ConcurrentHashMap class achieves thread-safety by dividing the map into segments, the lock is required not for the entire object but for one segment, i.e one thread requires a lock of one segment. In ConcurrenHashap the read operation doesn’t require any lock.
How is ConcurrentHashMap locking implemented?
ConcurrentHashMap uses internally divides buckets into segments and one particular segment can be locked by a thread for writing purpose.
Why is ConcurrentHashMap thread-safe?
Is ConcurrentHashMap volatile?
No, you don’t. volatile means that the variable cannot be cached in a register, and so will always be “write-through” to memory. This means that one thread’s change to a variable will be visible to other threads.
Is ConcurrentHashMap synchronized?
In ConcurrentHashMap, the Object is divided into a number of segments according to the concurrency level. By default, it allows 16 thread to read and write from the Map without any synchronization….Java.
ConcurrentHashMap | Synchronized HashMap |
---|---|
It locks some portion of the map. | It locks the whole map. |
Why is ReentrantLock needed?
When should you use ReentrantLock s? According to that developerWorks article… The answer is pretty simple — use it when you actually need something it provides that synchronized doesn’t, like timed lock waits, interruptible lock waits, non-block-structured locks, multiple condition variables, or lock polling.
What is a ReentrantReadWriteLock?
ReentrantReadWriteLock class of Java is an implementation of ReadWriteLock, that also supports ReentrantLock functionality. The ReadWriteLock is a pair of associated locks, one for read-only operations and one for writing.
Is synchronized or lock better?
Lock framework works like synchronized blocks except locks can be more sophisticated than Java’s synchronized blocks. Locks allow more flexible structuring of synchronized code.
Is ConcurrentHashMap fail-fast?
The concurrent map, as opposed to non concurrent hashmap, does not fast-fail if you add stuff while iterating on it. However, there is no guarantee about when and if the iterator (or the get() method, or any other read operation) will see newly added/removed elements or not.
How does ConcurrentHashMap achieve scalability?

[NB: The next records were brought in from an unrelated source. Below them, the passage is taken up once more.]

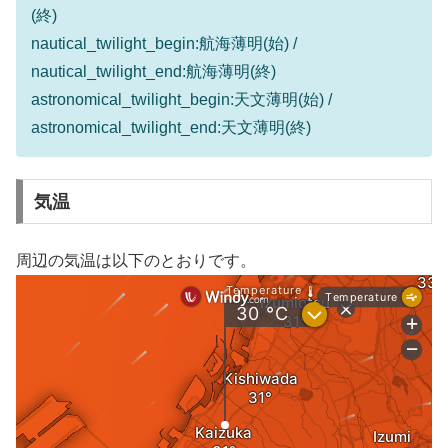
(終)
nautical_twilight_begin:航海薄明(始) /
nautical_twilight_end:航海薄明(終)
astronomical_twilight_begin:天文薄明(始) /
astronomical_twilight_end:天文薄明(終)
気温
周辺の気温は以下のとおりです。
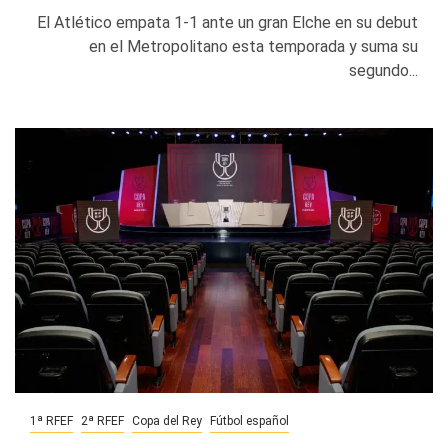
El Atlético empata 1-1 ante un gran Elche en su debut
en el Metropolitano esta temporada y suma su
segundo...
1ª RFEF
2ª RFEF
Copa del Rey
Fútbol español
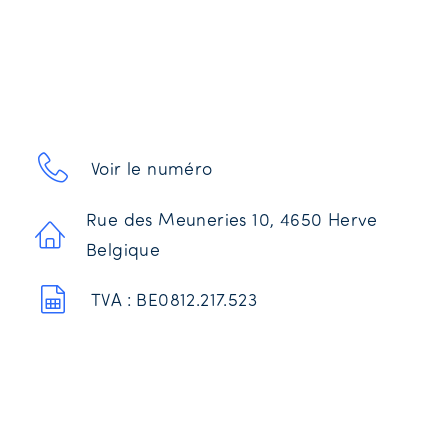
Voir le numéro
Rue des Meuneries 10, 4650 Herve
Belgique
TVA : BE0812.217.523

Unlike Hashtable which achieves its thread-safety by compromising the scalability, ConcurrentHashMap uses advanced techniques e.g. dividing the map into segments to remain thread-safe and scalable at the same time.
How many locks are there in ConcurrentHashMap?
For example, the implementation of ConcurrentHashMap uses an array of 16 locks, each of which guards 1/16 of the hash buckets; bucket N is guarded by lock N mod 16. I still have problems to understand and visualize the lock striping and buckets mechanism. Can someone explain this with good understanding words 🙂 Thanks in advance.
What is lock splitting and lock striping?
Lock splitting can sometimes be extended to partition locking on a variablesized set of independent objects, in which case it is called lock striping. For example, the implementation of ConcurrentHashMap uses an array of 16 locks, each of which guards 1/16 of the hash buckets; bucket N is guarded by lock N mod 16.
What is lock striping in Java?
According to Java Concurrency in Practice, chapter 11.4.3 says: Lock splitting can sometimes be extended to partition locking on a variablesized set of independent objects, in which case it is called lock striping.
What is the difference between singlelock and stripedlock?
Our SingleLock class defines a single lock for the entire data structure using a ReentrantLock: 4.4. Concurrent Access with Striped Then, the StripedLock class defines a striped lock for each bucket: So, which strategy performs better?